Welcome to this repository and dashboard about using NLP (natural language processing) to summarize YouTube comments from one of our favorite shows! The Bigger Pockets is a producer of Youtube, Podcast, and other products focusing on real estate investments and financing; it is a roadmap for financial freedom through real estate investment. This is one of our favorite shows! The YouTube channel of Bigger Pockets (https://www.youtube.com/c/biggerpockets) has been producing informational videos since 2016, with 1.16M subscribers and 3K videos released so far! (Great contents BTW) As a big fan of the channel, we utilized NLP and sentiment analyses to draw insights into the audience's responses to each episode of the Bigger Pockets release.
This is a collaborative project featuring two data scientists: Dr. David Henderson (see profile here - https://github.com/HD013) & Dr. Yingtong "Amanda" Wu (see profile here - https://github.com/YingtongAamandaWu)
01_Codes: a folder containing jupyter notebooks of python codes showing the intermediate steps and exploratory data analyses
This is an interactive figure from "Video_polarity_mean_max_min_plotly.html", where you can hover over the html file and see the mean, max, and min comment polarity on every video of Bigger Pocket youtube. Note: we excluded youtube videos with less than 30 mins and with less than 10 comments for this analysis.
Highlight 2 - How long of a video should BiggerPockets make to achieve the highest cost-effectiveness (view counts = profits)?
We found that a video length of 260 seconds (4 min 20 secs) has the most view count per second -- This seems to be a "sweet spot" of attracting view counts with the minimum efforts spent on making video productions, without compromising the view counts and contents :)
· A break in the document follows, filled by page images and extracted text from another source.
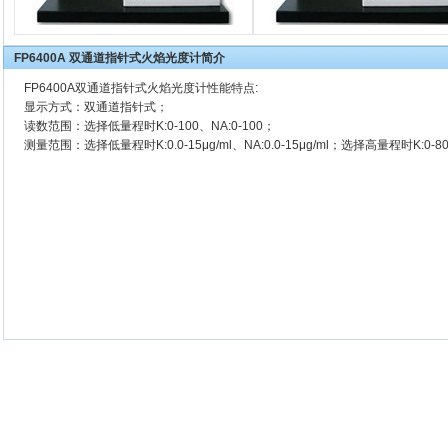
FP6400A 双通道指针式火焰光度计简介
FP6400A
双通道指针式火焰光度计
性能特点:
显示方式：双通道指针式；
读数范围：选择低量程时K:0-100、NA:0-100；
测量范围：选择低量程时K:0.0-15μg/ml、NA:0.0-15μg/ml；选择高量程时K:0-80μg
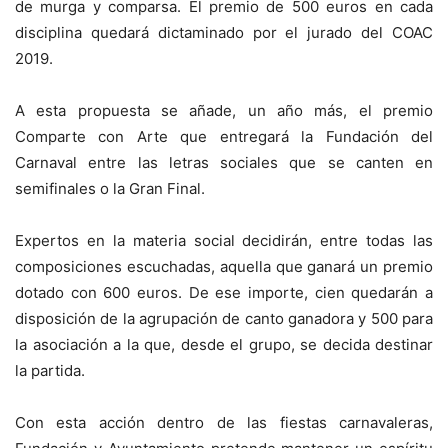
de murga y comparsa. El premio de 500 euros en cada
disciplina quedará dictaminado por el jurado del COAC
2019.
A esta propuesta se añade, un año más, el premio
Comparte con Arte que entregará la Fundación del
Carnaval entre las letras sociales que se canten en
semifinales o la Gran Final.
Expertos en la materia social decidirán, entre todas las
composiciones escuchadas, aquella que ganará un premio
dotado con 600 euros. De ese importe, cien quedarán a
disposición de la agrupación de canto ganadora y 500 para
la asociación a la que, desde el grupo, se decida destinar
la partida.
Con esta acción dentro de las fiestas carnavaleras,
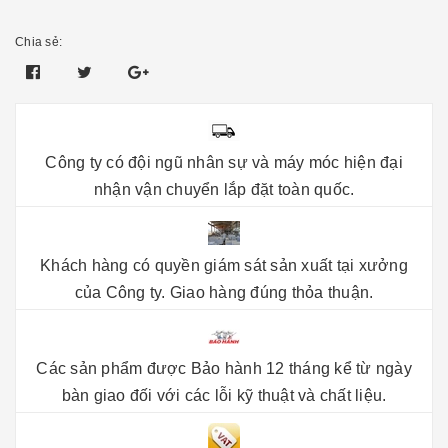
Chia sẻ:
Công ty có đội ngũ nhân sự và máy móc hiện đại
nhận vận chuyển lắp đặt toàn quốc.
Khách hàng có quyền giám sát sản xuất tại xưởng
của Công ty. Giao hàng đúng thỏa thuận.
Các sản phẩm được Bảo hành 12 tháng kể từ ngày
bàn giao đối với các lỗi kỹ thuật và chất liệu.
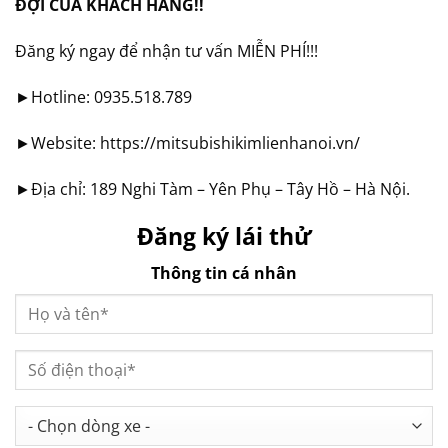
ĐỢI CỦA KHÁCH HÀNG!!
Đăng ký ngay để nhận tư vấn MIỄN PHÍ!!!
►Hotline: 0935.518.789
►Website: https://mitsubishikimlienhanoi.vn/
►Địa chỉ: 189 Nghi Tàm – Yên Phụ – Tây Hồ – Hà Nội.
Đăng ký lái thử
Thông tin cá nhân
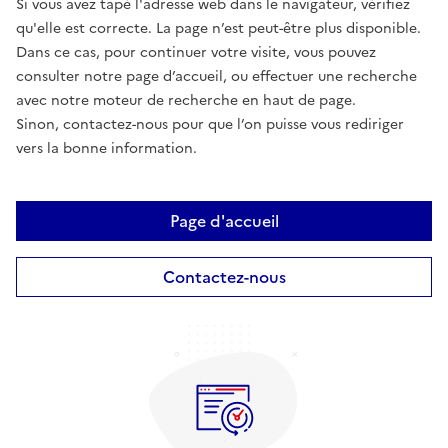
Si vous avez tapé l'adresse web dans le navigateur, vérifiez
qu'elle est correcte. La page n’est peut-être plus disponible.
Dans ce cas, pour continuer votre visite, vous pouvez
consulter notre page d’accueil, ou effectuer une recherche
avec notre moteur de recherche en haut de page.
Sinon, contactez-nous pour que l’on puisse vous rediriger
vers la bonne information.
Page d'accueil
Contactez-nous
As a case study, we produced a wordcloud image based on 124 Youtube comments from this recent video "New Rental Property Mortgages with 3% Interest Rates, 5% Down" (Link https://www.youtube.com/watch?v=IVK5vQg1UvY). Most of the comments are positive, as you can in the figure below: most comments show polarity values over zero. From the wordcloud image above, "Thank" and "Great" are two main keywords that popped up consistently in the comments -- meaning that the audience is very thankful for the information shared about low-interest rate mortgages in 2023!